Die deutschen Biathleten schließen den Heim-Weltcup in Ruhpolding ohne Einzel-Podest ab. Philipp Nawrath arbeitete sich als bester DSV-Skijäger in der Verfolgung von Rang elf auf zehn nach vorne, nach drei Strafrunden und 12,5 Kilometern fehlten in einem extrem engen Feld gerade einmal zehn Sekunden zum Treppchen. Damit bleibt für das deutsche Team der dritte Platz in der Männer-Staffel vom Donnerstag der einzige Podestplatz in der Chiemgau Arena.

Vorne feierte der Norweger Johannes Dale-Skjevdal mit einer Strafrunde seinen ersten Saisonsieg. Dahinter landeten der Franzose Eric Perrot (3 Strafrunden/+4,9 Sekunden) und der Schwede Martin Ponsiluoma (4/+7,5). Die ersten zwölf Athleten kamen letztlich innerhalb von 20 Sekunden ins Ziel. "Knappes Ding", sagte Nawrath im ZDF: "Es ist schade, war aber trotzdem ein gutes Rennen."

David Zobel (2/+47.3) fiel nach seiner mit Rang neun erfüllten Olympia-Norm aus dem Sprint auf Position 15 zurück. Lucas Fratzscher (3/+1:06,0), Danilo Riethmüller (2/+1:13,2) und Johannes Kühn (3/2:04,3) konnten nicht die zur Erfüllung der DOSB-Vorgaben nötige Aufholjagd hinlegen. Justus Strelow (1/+1:18,3) lief von Platz 44 auf 32 nach vorne.

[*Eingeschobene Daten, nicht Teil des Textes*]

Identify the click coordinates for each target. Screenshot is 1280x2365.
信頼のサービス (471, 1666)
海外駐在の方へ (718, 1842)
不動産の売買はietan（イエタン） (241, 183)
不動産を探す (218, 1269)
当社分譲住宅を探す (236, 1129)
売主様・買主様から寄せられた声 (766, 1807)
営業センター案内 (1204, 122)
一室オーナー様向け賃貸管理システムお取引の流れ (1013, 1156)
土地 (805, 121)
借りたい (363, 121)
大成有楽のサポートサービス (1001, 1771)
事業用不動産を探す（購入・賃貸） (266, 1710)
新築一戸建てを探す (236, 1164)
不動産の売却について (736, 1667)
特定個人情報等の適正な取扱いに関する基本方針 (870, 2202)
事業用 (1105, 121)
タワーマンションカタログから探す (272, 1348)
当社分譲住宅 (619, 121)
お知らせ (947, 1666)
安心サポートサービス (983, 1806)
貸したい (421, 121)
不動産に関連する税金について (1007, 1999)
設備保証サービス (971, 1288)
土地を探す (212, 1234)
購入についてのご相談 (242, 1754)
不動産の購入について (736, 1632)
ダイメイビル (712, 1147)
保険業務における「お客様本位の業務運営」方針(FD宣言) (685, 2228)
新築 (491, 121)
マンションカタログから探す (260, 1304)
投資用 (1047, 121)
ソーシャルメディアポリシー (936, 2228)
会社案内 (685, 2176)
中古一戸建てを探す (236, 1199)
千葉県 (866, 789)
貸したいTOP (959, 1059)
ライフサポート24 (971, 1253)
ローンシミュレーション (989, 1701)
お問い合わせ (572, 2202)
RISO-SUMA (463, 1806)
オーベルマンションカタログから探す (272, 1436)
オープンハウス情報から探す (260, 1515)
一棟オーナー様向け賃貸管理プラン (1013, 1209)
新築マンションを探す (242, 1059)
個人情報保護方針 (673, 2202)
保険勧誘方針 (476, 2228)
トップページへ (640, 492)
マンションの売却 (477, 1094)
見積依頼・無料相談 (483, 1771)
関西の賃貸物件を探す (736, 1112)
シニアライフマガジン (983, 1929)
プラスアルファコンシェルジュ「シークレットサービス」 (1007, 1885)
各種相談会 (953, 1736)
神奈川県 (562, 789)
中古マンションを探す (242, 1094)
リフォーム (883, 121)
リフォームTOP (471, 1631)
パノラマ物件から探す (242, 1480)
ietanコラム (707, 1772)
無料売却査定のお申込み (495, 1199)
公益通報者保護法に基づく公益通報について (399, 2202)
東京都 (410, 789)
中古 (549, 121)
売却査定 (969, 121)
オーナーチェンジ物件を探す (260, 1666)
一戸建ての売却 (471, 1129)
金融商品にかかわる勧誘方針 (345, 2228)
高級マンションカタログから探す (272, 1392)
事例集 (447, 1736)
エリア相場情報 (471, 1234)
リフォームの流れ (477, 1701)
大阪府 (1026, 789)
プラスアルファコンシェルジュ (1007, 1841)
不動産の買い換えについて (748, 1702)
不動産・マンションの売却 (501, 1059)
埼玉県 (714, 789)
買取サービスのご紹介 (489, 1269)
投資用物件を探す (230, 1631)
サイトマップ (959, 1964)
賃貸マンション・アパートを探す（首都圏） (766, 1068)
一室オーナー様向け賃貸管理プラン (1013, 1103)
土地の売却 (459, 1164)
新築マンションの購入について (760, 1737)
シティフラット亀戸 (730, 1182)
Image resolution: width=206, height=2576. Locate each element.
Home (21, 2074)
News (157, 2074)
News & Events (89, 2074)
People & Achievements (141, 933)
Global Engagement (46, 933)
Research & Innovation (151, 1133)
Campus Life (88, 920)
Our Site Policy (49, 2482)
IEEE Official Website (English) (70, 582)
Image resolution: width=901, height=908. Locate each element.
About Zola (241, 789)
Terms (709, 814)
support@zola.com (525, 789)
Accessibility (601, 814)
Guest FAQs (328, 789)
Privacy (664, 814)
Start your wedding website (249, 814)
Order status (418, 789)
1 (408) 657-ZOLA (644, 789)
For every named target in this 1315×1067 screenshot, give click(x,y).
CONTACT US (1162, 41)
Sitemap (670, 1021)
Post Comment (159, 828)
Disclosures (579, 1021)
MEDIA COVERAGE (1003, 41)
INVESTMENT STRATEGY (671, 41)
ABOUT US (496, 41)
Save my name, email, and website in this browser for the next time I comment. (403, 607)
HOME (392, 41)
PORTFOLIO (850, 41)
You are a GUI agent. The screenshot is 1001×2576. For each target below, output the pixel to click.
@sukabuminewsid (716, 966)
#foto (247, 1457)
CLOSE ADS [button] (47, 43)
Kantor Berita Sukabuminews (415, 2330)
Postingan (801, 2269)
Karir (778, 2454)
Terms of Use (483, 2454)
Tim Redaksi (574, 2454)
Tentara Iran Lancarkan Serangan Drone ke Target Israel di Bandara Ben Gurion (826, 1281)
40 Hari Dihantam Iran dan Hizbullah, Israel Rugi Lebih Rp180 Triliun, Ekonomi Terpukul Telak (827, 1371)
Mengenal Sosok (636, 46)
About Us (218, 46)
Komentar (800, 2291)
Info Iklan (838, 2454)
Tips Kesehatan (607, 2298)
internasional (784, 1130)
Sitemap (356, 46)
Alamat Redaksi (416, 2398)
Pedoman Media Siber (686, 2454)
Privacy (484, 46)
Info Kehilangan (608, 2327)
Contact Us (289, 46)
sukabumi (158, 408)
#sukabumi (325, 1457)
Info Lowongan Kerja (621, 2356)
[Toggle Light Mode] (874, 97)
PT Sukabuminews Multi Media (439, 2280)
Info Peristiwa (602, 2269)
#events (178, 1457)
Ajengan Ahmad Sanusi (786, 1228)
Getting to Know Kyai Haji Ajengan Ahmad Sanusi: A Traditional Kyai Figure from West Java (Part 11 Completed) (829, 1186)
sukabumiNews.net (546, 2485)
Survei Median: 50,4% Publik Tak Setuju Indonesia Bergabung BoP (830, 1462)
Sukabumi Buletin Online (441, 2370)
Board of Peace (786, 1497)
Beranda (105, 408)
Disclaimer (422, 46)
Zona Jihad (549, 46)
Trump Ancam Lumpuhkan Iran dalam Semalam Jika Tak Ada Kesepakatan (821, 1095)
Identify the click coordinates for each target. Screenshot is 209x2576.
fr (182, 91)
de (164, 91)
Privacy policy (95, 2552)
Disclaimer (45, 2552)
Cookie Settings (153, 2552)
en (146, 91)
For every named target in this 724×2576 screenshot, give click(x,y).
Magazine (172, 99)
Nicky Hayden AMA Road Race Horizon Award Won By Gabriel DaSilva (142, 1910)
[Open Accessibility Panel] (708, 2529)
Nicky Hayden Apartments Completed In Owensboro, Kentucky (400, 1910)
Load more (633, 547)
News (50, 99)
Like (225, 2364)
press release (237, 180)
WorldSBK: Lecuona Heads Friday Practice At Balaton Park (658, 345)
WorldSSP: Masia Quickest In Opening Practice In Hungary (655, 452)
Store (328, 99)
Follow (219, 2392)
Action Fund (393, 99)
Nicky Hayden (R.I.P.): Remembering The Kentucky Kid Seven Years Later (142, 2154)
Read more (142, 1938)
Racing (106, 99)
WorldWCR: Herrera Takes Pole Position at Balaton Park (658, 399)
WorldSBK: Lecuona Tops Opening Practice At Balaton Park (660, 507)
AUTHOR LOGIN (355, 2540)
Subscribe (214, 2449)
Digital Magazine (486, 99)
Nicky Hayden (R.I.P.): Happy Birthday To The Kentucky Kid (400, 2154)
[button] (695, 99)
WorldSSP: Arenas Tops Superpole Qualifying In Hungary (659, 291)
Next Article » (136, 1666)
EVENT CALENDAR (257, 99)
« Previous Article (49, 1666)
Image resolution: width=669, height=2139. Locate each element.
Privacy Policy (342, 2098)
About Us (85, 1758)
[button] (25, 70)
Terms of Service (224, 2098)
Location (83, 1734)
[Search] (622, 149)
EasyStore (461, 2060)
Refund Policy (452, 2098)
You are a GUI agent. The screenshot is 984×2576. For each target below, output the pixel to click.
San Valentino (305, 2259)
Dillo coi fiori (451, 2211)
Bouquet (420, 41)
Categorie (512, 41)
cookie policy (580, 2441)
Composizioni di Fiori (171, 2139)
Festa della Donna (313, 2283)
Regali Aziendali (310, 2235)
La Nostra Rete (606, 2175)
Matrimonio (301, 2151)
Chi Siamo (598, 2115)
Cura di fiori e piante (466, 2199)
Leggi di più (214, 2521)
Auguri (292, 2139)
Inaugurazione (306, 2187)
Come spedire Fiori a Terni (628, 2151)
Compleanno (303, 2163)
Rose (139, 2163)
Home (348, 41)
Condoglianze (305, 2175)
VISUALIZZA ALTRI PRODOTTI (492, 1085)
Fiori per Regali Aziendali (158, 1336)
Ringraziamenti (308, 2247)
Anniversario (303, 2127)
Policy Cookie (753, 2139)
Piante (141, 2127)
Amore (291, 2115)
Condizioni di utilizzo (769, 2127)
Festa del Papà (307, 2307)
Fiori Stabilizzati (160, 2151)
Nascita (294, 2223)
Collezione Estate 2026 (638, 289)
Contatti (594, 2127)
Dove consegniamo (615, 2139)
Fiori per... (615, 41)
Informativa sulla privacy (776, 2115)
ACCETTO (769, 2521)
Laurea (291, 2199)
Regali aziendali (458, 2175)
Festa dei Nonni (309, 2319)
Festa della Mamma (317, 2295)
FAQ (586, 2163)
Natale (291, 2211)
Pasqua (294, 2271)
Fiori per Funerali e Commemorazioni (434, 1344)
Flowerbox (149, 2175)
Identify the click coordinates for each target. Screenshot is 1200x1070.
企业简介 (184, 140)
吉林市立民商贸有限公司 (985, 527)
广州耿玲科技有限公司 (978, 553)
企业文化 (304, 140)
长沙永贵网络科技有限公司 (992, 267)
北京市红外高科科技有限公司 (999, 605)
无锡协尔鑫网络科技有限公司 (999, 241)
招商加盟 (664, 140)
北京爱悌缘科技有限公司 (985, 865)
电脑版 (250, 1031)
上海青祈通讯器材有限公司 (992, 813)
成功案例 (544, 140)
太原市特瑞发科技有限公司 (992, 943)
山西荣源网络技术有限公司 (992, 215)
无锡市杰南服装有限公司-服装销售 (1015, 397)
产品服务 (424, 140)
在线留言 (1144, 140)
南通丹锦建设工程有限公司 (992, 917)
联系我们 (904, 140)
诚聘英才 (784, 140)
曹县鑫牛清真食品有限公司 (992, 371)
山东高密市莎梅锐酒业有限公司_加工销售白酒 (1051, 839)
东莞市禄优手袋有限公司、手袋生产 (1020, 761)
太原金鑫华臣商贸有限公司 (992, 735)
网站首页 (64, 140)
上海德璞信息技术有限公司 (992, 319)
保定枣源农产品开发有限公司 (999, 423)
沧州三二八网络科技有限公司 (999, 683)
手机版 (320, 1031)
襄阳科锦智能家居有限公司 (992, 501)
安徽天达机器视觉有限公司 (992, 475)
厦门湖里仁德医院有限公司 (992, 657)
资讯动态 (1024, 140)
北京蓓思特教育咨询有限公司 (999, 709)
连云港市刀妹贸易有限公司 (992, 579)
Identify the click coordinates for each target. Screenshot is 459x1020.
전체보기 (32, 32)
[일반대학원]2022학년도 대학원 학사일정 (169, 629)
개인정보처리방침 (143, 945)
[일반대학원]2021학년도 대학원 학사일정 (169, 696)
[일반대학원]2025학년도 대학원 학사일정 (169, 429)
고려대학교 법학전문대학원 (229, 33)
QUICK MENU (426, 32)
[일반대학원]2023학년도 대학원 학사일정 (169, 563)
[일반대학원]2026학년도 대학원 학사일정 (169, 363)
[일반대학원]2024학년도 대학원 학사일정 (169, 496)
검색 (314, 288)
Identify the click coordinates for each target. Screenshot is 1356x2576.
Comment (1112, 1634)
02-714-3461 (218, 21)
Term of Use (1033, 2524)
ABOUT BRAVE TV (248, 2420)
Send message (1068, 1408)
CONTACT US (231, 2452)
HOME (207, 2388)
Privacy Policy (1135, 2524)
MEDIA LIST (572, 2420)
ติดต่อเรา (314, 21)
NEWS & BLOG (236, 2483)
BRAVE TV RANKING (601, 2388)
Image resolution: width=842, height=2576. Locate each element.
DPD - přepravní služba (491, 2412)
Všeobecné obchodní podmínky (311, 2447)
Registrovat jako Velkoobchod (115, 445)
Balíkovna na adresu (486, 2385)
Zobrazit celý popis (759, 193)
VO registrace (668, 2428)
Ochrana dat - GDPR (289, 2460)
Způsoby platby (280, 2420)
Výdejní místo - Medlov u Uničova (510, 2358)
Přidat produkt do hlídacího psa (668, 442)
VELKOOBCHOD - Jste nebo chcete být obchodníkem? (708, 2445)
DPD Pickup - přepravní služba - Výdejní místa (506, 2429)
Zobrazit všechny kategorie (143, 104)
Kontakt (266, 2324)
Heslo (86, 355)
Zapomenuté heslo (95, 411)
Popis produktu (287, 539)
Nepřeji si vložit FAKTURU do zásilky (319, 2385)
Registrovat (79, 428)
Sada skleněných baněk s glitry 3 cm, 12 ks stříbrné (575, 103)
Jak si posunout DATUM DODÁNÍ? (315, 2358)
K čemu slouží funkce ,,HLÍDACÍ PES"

Für einen Großteil der Olympia-Starter war das Jagdrennen bereits die Generalprobe für Olympia. Sie reisen nach der Einkleidung am Montag in München und einer kurzen Pause am 26. Januar in Höhentrainingslager nach Obertilliach. Unter anderem der zuletzt krank fehlende Philipp Horn soll aber bei den Wettkämpfen in Nove Mesto (22. bis 25. Januar) nochmal Rennpraxis sammeln. Dort stehen ab Donnerstag ein verkürzter Einzel, Mixed-Rennen sowie ein Massenstart an.